**Action item**
Using the records below, transcribe word for word the stretch from the line that contains "in Alma, AR. So if you are looking to have an" through the line that contains "picture and sound", both end lines included, and nothing else.

Stored data entries:
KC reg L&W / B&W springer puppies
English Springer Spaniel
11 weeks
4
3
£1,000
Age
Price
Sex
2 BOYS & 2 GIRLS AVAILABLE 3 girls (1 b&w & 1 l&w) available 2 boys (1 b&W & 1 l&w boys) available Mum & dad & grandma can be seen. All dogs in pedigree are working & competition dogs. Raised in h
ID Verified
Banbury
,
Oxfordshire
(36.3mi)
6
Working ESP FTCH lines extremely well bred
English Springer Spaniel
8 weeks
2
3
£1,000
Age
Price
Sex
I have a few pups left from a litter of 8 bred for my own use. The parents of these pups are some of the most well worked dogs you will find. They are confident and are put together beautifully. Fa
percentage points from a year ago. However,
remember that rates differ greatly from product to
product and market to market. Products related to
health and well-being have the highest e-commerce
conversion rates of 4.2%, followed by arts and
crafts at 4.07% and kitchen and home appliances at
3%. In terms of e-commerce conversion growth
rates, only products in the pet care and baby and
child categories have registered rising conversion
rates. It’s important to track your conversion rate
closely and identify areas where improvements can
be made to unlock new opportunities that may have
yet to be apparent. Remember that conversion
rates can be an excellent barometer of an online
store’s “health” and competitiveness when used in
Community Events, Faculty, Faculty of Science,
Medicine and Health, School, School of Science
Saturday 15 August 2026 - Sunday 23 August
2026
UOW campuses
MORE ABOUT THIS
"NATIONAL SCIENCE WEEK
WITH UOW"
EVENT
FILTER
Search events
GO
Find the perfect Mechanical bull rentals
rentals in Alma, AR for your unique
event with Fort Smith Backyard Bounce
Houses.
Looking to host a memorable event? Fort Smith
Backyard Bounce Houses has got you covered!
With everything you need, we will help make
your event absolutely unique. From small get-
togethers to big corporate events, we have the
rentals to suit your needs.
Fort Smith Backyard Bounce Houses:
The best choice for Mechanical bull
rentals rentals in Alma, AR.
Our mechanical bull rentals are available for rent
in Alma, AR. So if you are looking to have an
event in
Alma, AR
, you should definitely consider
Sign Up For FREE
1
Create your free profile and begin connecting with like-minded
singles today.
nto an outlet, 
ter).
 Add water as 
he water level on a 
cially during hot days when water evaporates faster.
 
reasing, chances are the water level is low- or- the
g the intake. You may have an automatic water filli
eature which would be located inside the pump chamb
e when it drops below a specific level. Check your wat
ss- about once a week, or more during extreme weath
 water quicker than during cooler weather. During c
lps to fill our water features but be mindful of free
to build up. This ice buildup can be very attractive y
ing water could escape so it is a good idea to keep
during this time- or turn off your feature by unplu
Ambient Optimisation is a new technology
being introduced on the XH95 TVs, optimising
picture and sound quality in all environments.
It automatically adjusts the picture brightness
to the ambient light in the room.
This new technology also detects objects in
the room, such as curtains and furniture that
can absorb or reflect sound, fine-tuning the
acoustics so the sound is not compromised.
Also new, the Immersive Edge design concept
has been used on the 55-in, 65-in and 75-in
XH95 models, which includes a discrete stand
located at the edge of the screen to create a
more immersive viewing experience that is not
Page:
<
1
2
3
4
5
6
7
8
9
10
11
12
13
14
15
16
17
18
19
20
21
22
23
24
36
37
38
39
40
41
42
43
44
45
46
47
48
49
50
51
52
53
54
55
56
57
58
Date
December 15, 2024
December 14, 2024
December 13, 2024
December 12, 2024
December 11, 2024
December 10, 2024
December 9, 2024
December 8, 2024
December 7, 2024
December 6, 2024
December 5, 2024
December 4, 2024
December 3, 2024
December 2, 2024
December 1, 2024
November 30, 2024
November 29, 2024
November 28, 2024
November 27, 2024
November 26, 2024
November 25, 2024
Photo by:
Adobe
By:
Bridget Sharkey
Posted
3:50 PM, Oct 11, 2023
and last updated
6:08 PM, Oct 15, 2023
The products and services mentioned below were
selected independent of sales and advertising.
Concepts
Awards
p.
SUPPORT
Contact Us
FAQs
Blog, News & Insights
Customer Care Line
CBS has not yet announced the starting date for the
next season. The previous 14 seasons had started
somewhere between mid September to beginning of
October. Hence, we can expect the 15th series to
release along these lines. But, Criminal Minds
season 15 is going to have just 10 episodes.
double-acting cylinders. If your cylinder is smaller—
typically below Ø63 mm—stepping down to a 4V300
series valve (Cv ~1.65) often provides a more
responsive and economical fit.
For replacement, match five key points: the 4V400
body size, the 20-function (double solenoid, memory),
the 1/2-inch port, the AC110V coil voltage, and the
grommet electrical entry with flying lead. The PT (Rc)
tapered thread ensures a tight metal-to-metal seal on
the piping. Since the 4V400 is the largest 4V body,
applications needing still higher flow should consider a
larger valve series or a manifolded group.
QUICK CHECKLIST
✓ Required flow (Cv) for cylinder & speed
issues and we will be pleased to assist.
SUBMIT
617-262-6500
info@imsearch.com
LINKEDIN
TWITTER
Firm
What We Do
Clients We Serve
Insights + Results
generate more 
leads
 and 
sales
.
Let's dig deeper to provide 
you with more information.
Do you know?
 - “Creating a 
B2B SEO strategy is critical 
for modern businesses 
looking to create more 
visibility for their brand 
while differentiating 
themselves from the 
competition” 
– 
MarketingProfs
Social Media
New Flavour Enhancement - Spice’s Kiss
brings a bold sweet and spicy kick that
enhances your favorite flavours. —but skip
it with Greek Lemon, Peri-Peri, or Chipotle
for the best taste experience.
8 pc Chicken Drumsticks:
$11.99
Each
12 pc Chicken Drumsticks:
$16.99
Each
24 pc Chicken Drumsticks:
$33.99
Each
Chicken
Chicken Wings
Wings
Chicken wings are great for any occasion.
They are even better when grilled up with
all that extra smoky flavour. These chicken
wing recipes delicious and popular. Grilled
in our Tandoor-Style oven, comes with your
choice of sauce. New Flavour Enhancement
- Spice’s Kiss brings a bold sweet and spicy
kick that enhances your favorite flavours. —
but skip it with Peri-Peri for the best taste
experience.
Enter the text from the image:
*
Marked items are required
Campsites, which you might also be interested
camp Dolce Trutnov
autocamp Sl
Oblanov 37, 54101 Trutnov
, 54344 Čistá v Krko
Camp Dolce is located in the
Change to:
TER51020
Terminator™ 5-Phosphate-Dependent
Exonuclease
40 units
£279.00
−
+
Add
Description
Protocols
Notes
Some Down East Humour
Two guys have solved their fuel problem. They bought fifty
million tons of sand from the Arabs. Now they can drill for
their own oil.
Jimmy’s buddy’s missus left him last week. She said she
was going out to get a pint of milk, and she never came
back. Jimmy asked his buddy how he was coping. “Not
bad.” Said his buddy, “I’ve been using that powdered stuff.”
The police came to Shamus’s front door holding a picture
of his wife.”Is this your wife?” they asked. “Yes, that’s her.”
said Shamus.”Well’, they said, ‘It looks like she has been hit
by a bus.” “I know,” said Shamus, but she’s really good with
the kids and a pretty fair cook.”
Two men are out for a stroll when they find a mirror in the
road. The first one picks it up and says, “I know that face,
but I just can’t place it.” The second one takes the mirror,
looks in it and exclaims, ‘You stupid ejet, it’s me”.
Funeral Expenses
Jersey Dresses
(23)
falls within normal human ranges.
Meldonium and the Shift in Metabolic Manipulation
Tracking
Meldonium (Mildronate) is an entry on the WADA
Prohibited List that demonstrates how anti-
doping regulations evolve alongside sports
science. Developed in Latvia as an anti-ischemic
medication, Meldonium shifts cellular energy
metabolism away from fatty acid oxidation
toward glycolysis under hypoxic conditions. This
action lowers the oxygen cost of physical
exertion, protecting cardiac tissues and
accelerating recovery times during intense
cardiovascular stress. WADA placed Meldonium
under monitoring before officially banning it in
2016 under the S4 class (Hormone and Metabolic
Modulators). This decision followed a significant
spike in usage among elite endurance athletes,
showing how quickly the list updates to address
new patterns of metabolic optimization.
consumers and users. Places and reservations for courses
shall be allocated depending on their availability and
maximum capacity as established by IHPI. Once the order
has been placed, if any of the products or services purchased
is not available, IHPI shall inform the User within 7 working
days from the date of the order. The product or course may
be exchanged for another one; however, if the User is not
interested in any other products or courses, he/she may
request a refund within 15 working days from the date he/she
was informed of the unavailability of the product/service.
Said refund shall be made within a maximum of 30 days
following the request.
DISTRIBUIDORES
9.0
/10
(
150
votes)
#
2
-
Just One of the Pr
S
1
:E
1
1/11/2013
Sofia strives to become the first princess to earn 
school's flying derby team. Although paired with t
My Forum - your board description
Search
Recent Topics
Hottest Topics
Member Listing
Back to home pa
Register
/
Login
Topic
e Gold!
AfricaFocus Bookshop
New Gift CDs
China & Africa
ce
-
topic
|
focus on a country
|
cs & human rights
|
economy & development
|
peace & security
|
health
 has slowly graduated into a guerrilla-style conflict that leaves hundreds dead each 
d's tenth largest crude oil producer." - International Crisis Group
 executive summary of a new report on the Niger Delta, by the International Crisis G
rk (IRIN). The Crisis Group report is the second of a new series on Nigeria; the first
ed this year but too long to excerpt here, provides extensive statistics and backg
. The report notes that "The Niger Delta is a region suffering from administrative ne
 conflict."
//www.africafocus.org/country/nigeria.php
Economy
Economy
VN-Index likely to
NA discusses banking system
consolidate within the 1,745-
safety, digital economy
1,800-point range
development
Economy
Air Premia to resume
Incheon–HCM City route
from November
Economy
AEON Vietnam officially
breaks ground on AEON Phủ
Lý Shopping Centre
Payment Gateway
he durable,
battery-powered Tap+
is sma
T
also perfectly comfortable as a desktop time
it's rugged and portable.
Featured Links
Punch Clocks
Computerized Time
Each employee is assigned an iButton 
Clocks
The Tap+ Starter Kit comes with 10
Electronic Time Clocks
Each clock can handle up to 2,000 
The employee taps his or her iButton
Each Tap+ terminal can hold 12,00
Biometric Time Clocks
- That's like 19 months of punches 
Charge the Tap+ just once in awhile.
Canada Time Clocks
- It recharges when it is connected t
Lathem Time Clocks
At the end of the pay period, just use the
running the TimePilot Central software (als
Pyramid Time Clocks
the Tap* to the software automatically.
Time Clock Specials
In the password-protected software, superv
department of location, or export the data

**Problem solution**
in Alma, AR. So if you are looking to have an
event in
Alma, AR
, you should definitely consider
Sign Up For FREE
1
Create your free profile and begin connecting with like-minded
singles today.
nto an outlet, 
ter).
 Add water as 
he water level on a 
cially during hot days when water evaporates faster.
 
reasing, chances are the water level is low- or- the
g the intake. You may have an automatic water filli
eature which would be located inside the pump chamb
e when it drops below a specific level. Check your wat
ss- about once a week, or more during extreme weath
 water quicker than during cooler weather. During c
lps to fill our water features but be mindful of free
to build up. This ice buildup can be very attractive y
ing water could escape so it is a good idea to keep
during this time- or turn off your feature by unplu
Ambient Optimisation is a new technology
being introduced on the XH95 TVs, optimising
picture and sound quality in all environments.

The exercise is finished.